Engines, drive & performance
The Audi A4 is comfortable and simple to drive – particularly if you opt for the automatic seven-speed gearbox. Front-wheel-drive models are just as competent as quattro four-wheel-drive cars, and are no less enjoyable to drive. We’d recommend looking at these models if value for money is at the top of the agenda, while the quattro system is only really worth it if you spend time towing or driving on slippery roads. Tyre, wind and engine noise are all well suppressed, particularly at motorway cruising speeds.
Interior & comfort
Thanks to the spacious high-quality interior, the A4 saloon has the most appealing cabin of any compact executive saloon. Comfort is good, too, while the seats provide plenty of support and are great to sit in for long periods of time. If we’ve one complaint, it’s with the suspension. The Audi’s sporty set-up feels firm, so the A4 doesn’t ride over bumps and lumps in the road as well as the BMW 3-Series or Mercedes-Benz C-Class
Practicality & boot space
Practicality is where the Audi A4 really scores, with passenger room in the back proving particularly impressive. The rear seats have plenty of headroom, which means it’s a great choice for those regularly transporting adults. Those with long legs will appreciate the A4’s generous legroom, too. The boot is huge and can be easily accessed via the remote-opening bootlid, while a split-fold rear bench is standard on all models and a ski-hatch is available on the options list.
Reliability & safety
We’ve already described in detail how well we think the Audi’s cockpit is screwed together, and owners agree. The Audi A4 scored 91.07% for build quality in the 2010 Driver Power satisfaction survey, which is very respectable. What’s more, the new A4’s overall position in the Driver Power top 100 at 39 is a significant improvement on its predecessor, which found itself in 78th place.

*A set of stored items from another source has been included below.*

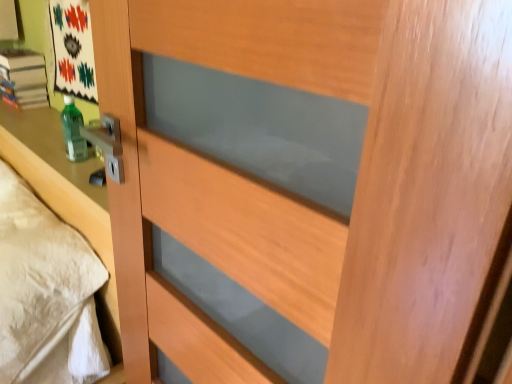 What is the approximate width of beige fabric bed at left?

beige fabric bed at left is 16.69 inches in width.

The height and width of the screenshot is (384, 512). What do you see at coordinates (46, 293) in the screenshot? I see `beige fabric bed at left` at bounding box center [46, 293].

What is the approximate height of beige fabric bed at left?

The height of beige fabric bed at left is 23.48 inches.

At what (x,y) coordinates should I click in order to perform the action: click on beige fabric bed at left. Please return your answer as a coordinate pair (x, y). This screenshot has width=512, height=384. Looking at the image, I should click on (46, 293).

This screenshot has width=512, height=384. Identify the location of beige fabric bed at left. (46, 293). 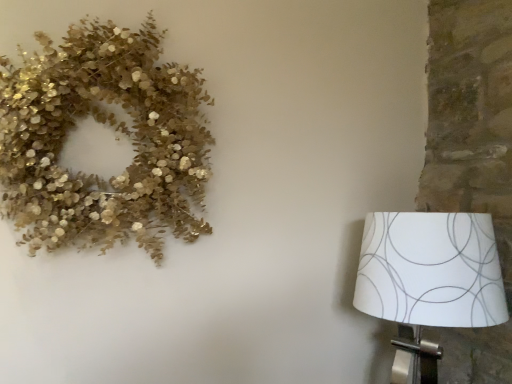 Question: Is gold glittery wreath at upper left wider than white paper lampshade at right?

Choices:
 (A) yes
 (B) no

Answer: (B)

Question: From the image's perspective, would you say gold glittery wreath at upper left is shown under white paper lampshade at right?

Choices:
 (A) no
 (B) yes

Answer: (A)

Question: Can white paper lampshade at right be found inside gold glittery wreath at upper left?

Choices:
 (A) no
 (B) yes

Answer: (A)

Question: Is gold glittery wreath at upper left bigger than white paper lampshade at right?

Choices:
 (A) yes
 (B) no

Answer: (B)

Question: Are gold glittery wreath at upper left and white paper lampshade at right located far from each other?

Choices:
 (A) no
 (B) yes

Answer: (A)

Question: Is the surface of gold glittery wreath at upper left in direct contact with white paper lampshade at right?

Choices:
 (A) yes
 (B) no

Answer: (B)

Question: Is white paper lampshade at right positioned beyond the bounds of gold glittery wreath at upper left?

Choices:
 (A) no
 (B) yes

Answer: (B)

Question: From a real-world perspective, is white paper lampshade at right located higher than gold glittery wreath at upper left?

Choices:
 (A) yes
 (B) no

Answer: (B)

Question: Can you see white paper lampshade at right touching gold glittery wreath at upper left?

Choices:
 (A) no
 (B) yes

Answer: (A)

Question: From the image's perspective, is white paper lampshade at right below gold glittery wreath at upper left?

Choices:
 (A) yes
 (B) no

Answer: (A)

Question: Does white paper lampshade at right have a larger size compared to gold glittery wreath at upper left?

Choices:
 (A) no
 (B) yes

Answer: (B)

Question: Does white paper lampshade at right have a smaller size compared to gold glittery wreath at upper left?

Choices:
 (A) no
 (B) yes

Answer: (A)

Question: Considering the positions of gold glittery wreath at upper left and white paper lampshade at right in the image, is gold glittery wreath at upper left wider or thinner than white paper lampshade at right?

Choices:
 (A) thin
 (B) wide

Answer: (A) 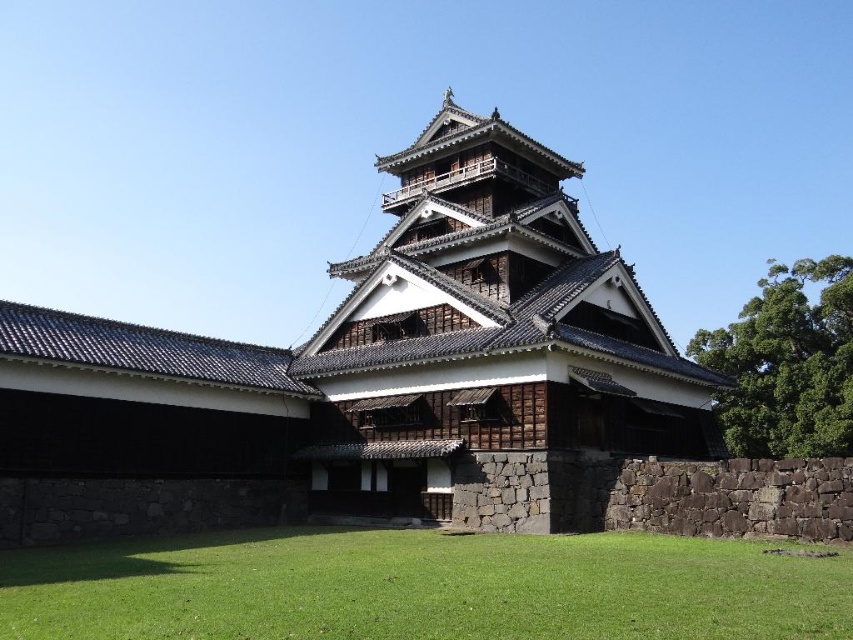 Question: Where is dark brown wood at center located in relation to green grass at lower center in the image?

Choices:
 (A) above
 (B) below

Answer: (A)

Question: Which point is farther to the camera?

Choices:
 (A) dark brown wood at center
 (B) green grass at lower center

Answer: (A)

Question: Does dark brown wood at center come behind green grass at lower center?

Choices:
 (A) yes
 (B) no

Answer: (A)

Question: Which object appears closest to the camera in this image?

Choices:
 (A) dark brown wood at center
 (B) green grass at lower center

Answer: (B)

Question: Is dark brown wood at center behind green grass at lower center?

Choices:
 (A) no
 (B) yes

Answer: (B) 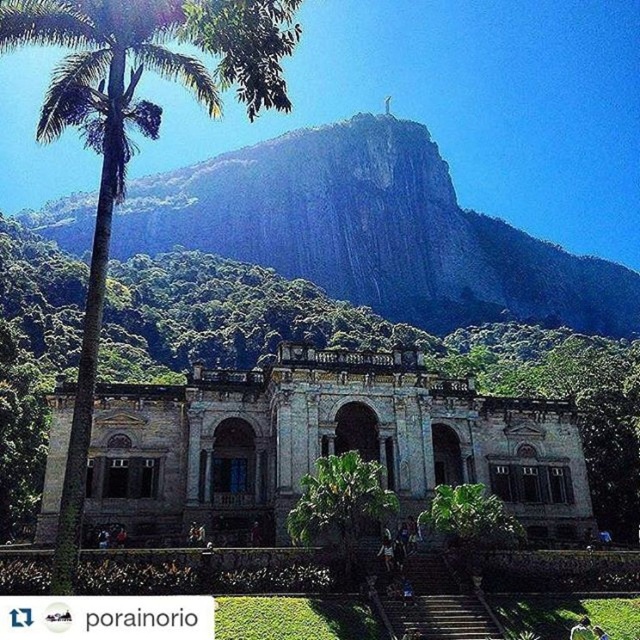 You are planning a guided tour for visitors and want to highlight the proximity of the weathered stone palace at center to the rugged stone mountain at upper center. Based on the scene, can you estimate how far apart these two landmarks are?

The distance between the weathered stone palace at center and the rugged stone mountain at upper center is 732.18 feet.

From the picture: You are standing in front of the grand historical building and want to take a photo. You notice two points marked in the scene. The first point is at coordinates point (468, 262) and the second is at point (292, 525). Which point is closer to your camera position?

Point (292, 525) is closer to the camera position because it is less further than point (468, 262).

You are an architect evaluating the proportions of the weathered stone palace at center and the rugged stone mountain at upper center in the image. Which structure is narrower?

The weathered stone palace at center is narrower than the rugged stone mountain at upper center, as it has a lesser width according to the description. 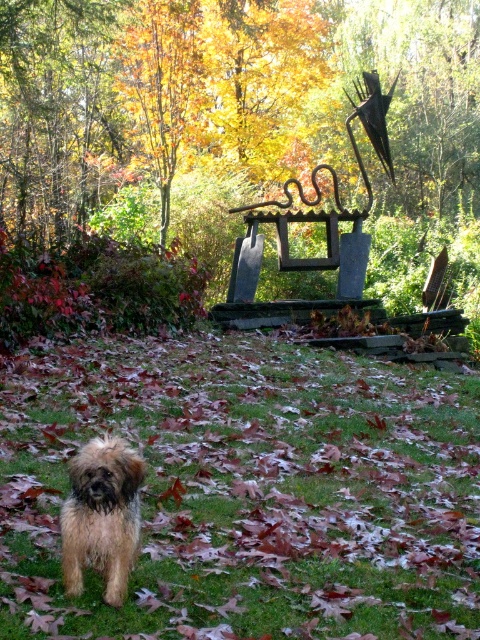 Question: Which point appears closest to the camera in this image?

Choices:
 (A) (227, 483)
 (B) (120, 604)

Answer: (B)

Question: Which point is farther to the camera?

Choices:
 (A) (133, 348)
 (B) (128, 534)

Answer: (A)

Question: Is green grass at center below fuzzy brown dog at lower left?

Choices:
 (A) no
 (B) yes

Answer: (B)

Question: In this image, where is green grass at center located relative to fuzzy brown dog at lower left?

Choices:
 (A) left
 (B) right

Answer: (B)

Question: Where is green grass at center located in relation to fuzzy brown dog at lower left in the image?

Choices:
 (A) above
 (B) below

Answer: (B) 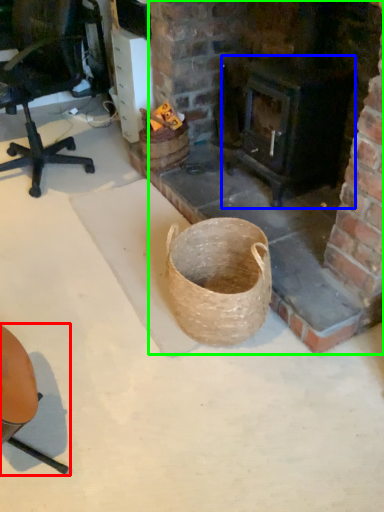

Price, value for money & options
Like for like, the Audi A4 tends to undercut premium rivals like the BMW 3 Series on price. Equipment levels are good too, as even the standard version comes with alloy wheels, a leather steering wheel and air-conditioning. Spend a little extra on SE specification, and the equipment list comes up to the level we’d expect on an executive car.